You'll see therapy working in small real-life wins — a new word, easier mornings, calmer transitions — and in objective re-measurement against your child's own baseline. At Pinnacle, progress is reviewed with your clinician, never guessed.
It's the question that keeps parents awake: is this actually helping my child? You deserve a clear, honest answer — and there is one.
In short
Real progress shows up in two places. First, in everyday life: a new word or gesture, following an instruction the first time, calmer mornings, a tantrum that ends sooner, eye contact that lasts a little longer, a new food or texture tolerated. These small wins are the truest signal. Second, in objective re-measurement: your child is compared not to other children, but to their own earlier baseline — so even quiet progress becomes visible.The science, briefly
Early-childhood development is not linear — it moves in spurts and plateaus, and a plateau is not failure. This is why a single observation misleads, and why structured, repeated measurement matters: it separates a normal pause from a genuine stall, and tells the clinical team whether to hold the plan or change it.The Pinnacle way
At Pinnacle, every child has a baseline from day one, and progress is tracked against it across the seven-step journey — Screen, Measure, Plan, Act, Track, Reassess, Mainstream. Your therapists record session by session, and at each reassessment you sit down with your clinician to review what has moved and what comes next.
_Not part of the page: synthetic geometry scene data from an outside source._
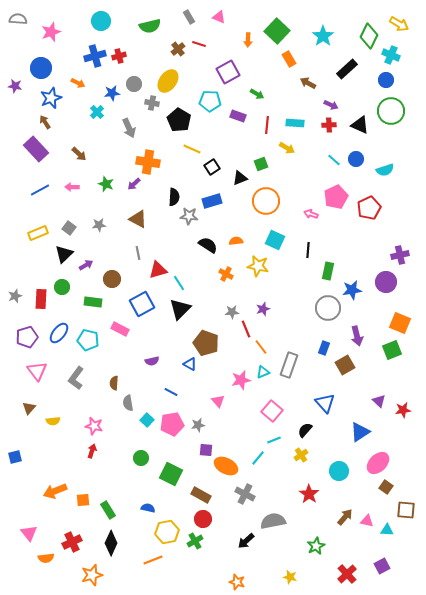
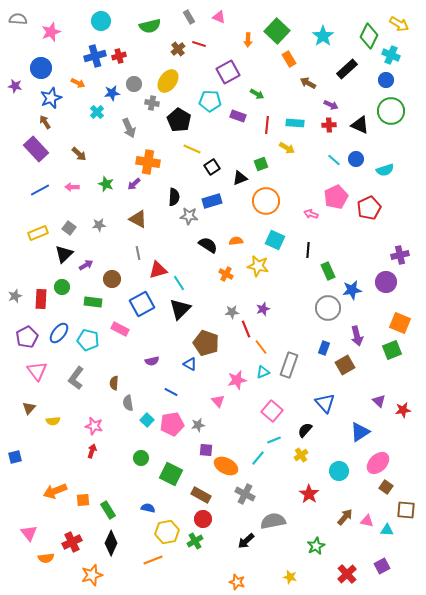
green rectangle at (328, 271): rotated 36 degrees counterclockwise
purple pentagon at (27, 337): rotated 10 degrees counterclockwise
pink star at (241, 380): moved 4 px left
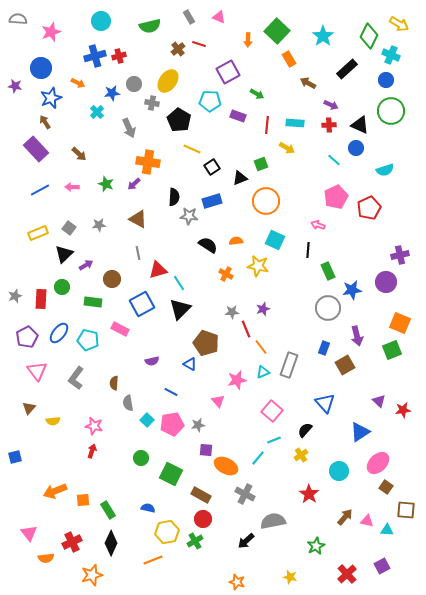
blue circle at (356, 159): moved 11 px up
pink arrow at (311, 214): moved 7 px right, 11 px down
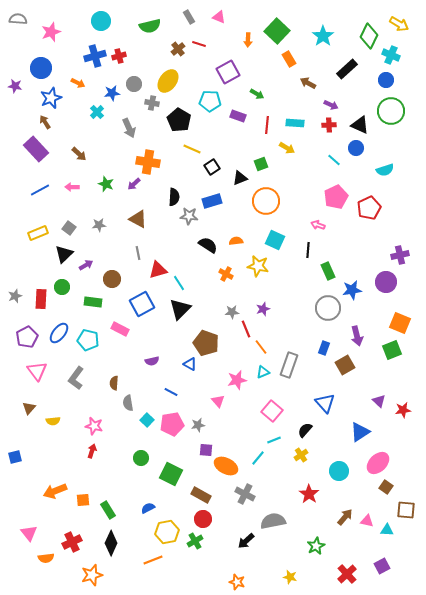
blue semicircle at (148, 508): rotated 40 degrees counterclockwise
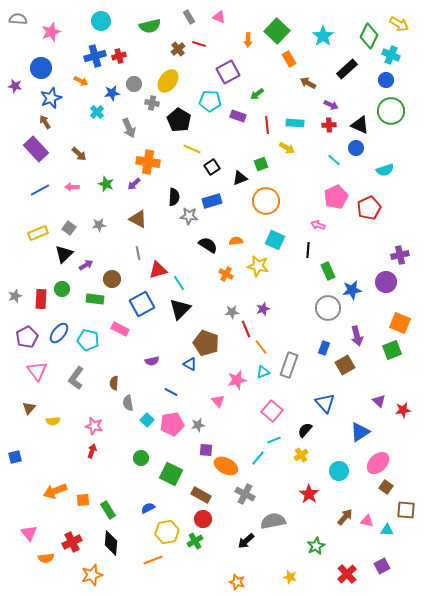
orange arrow at (78, 83): moved 3 px right, 2 px up
green arrow at (257, 94): rotated 112 degrees clockwise
red line at (267, 125): rotated 12 degrees counterclockwise
green circle at (62, 287): moved 2 px down
green rectangle at (93, 302): moved 2 px right, 3 px up
black diamond at (111, 543): rotated 20 degrees counterclockwise
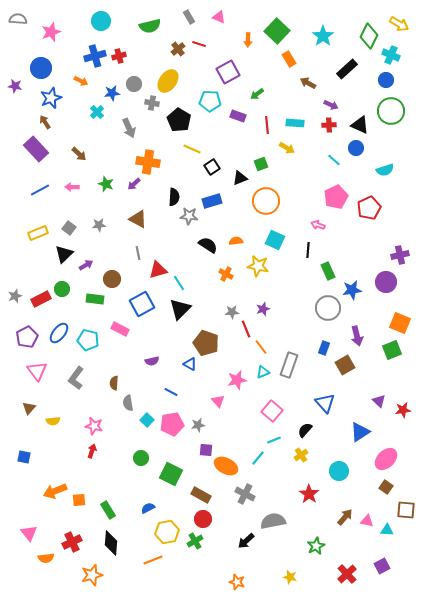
red rectangle at (41, 299): rotated 60 degrees clockwise
blue square at (15, 457): moved 9 px right; rotated 24 degrees clockwise
pink ellipse at (378, 463): moved 8 px right, 4 px up
orange square at (83, 500): moved 4 px left
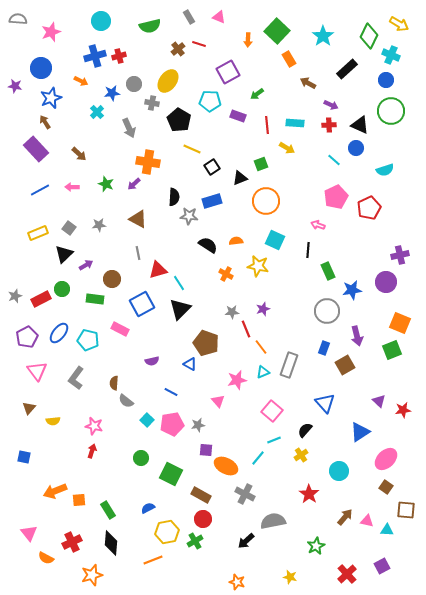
gray circle at (328, 308): moved 1 px left, 3 px down
gray semicircle at (128, 403): moved 2 px left, 2 px up; rotated 42 degrees counterclockwise
orange semicircle at (46, 558): rotated 35 degrees clockwise
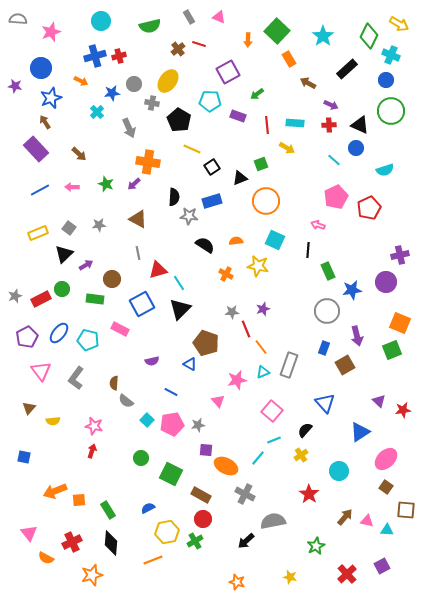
black semicircle at (208, 245): moved 3 px left
pink triangle at (37, 371): moved 4 px right
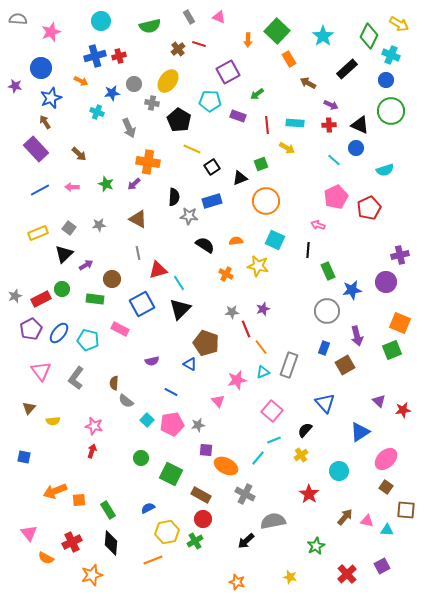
cyan cross at (97, 112): rotated 24 degrees counterclockwise
purple pentagon at (27, 337): moved 4 px right, 8 px up
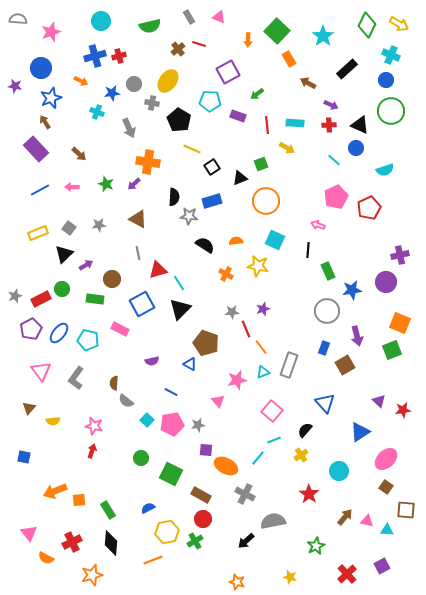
green diamond at (369, 36): moved 2 px left, 11 px up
A reassessment is a clinical step — done at a centre, with a clinician — not a number you generate at home. If progress has stalled, the plan is changed, not simply repeated. The goal never changes: your child moving toward independence and the mainstream.Trusted sources
WHO ICF framework; Indian Academy of Pediatrics developmental surveillance guidance; Pinnacle Blooms Network clinical validation studies.Next step — Not sure whether it's time to re-measure? Book a reassessment with your Pinnacle clinician.
What to watch
Tell your clinician promptly if you notice lost skills (words or abilities your child had and no longer uses), a long flat stretch with no change at all, or rising frustration and withdrawal — these are signals to reassess sooner rather than later.
Try this at home
Keep a simple phone note or a short weekly video. Four weeks of small clips reveal progress your day-to-day memory misses — and they are invaluable at your child's reassessment.
Trusted sources
Developed by SETU Consortium · Pinnacle Blooms Network · Last reviewed 2026-06-10 · reviewed every 540 days
This is general information, not a diagnosis. A clinical AbilityScore® and any diagnosis are formed only at a Pinnacle Blooms Network centre, under qualified clinician care.
Frequently asked
How long before I see results from therapy?
It varies by child and goal. Many families notice small everyday changes within weeks, while objective re-measurement at reassessment shows the fuller picture. A plateau is normal and not a sign of failure.
What if my child isn't improving?
Tell your clinician. A genuine stall is a signal to reassess and change the plan — not to repeat it. That is exactly what scheduled reassessment is for.